Your answer must be every line of the data that holds the string "McGlone".

---- STORED DATA

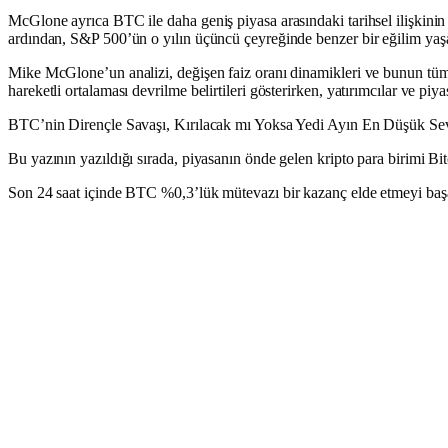
McGlone ayrıca BTC ile daha geniş piyasa arasındaki tarihsel ilişkinin 
ardından, S&P 500’ün o yılın üçüncü çeyreğinde benzer bir eğilim yaş
Mike McGlone’un analizi, değişen faiz oranı dinamikleri ve bunun tüm r
hareketli ortalaması devrilme belirtileri gösterirken, yatırımcılar ve pi
BTC’nin Dirençle Savaşı, Kırılacak mı Yoksa Yedi Ayın En Düşük Sev
Bu yazının yazıldığı sırada, piyasanın önde gelen kripto para birimi 
Son 24 saat içinde BTC %0,3’lük mütevazı bir kazanç elde etmeyi başa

--------

**SOLUTION TO THE PROBLEM**
McGlone ayrıca BTC ile daha geniş piyasa arasındaki tarihsel ilişkinin 
Mike McGlone’un analizi, değişen faiz oranı dinamikleri ve bunun tüm r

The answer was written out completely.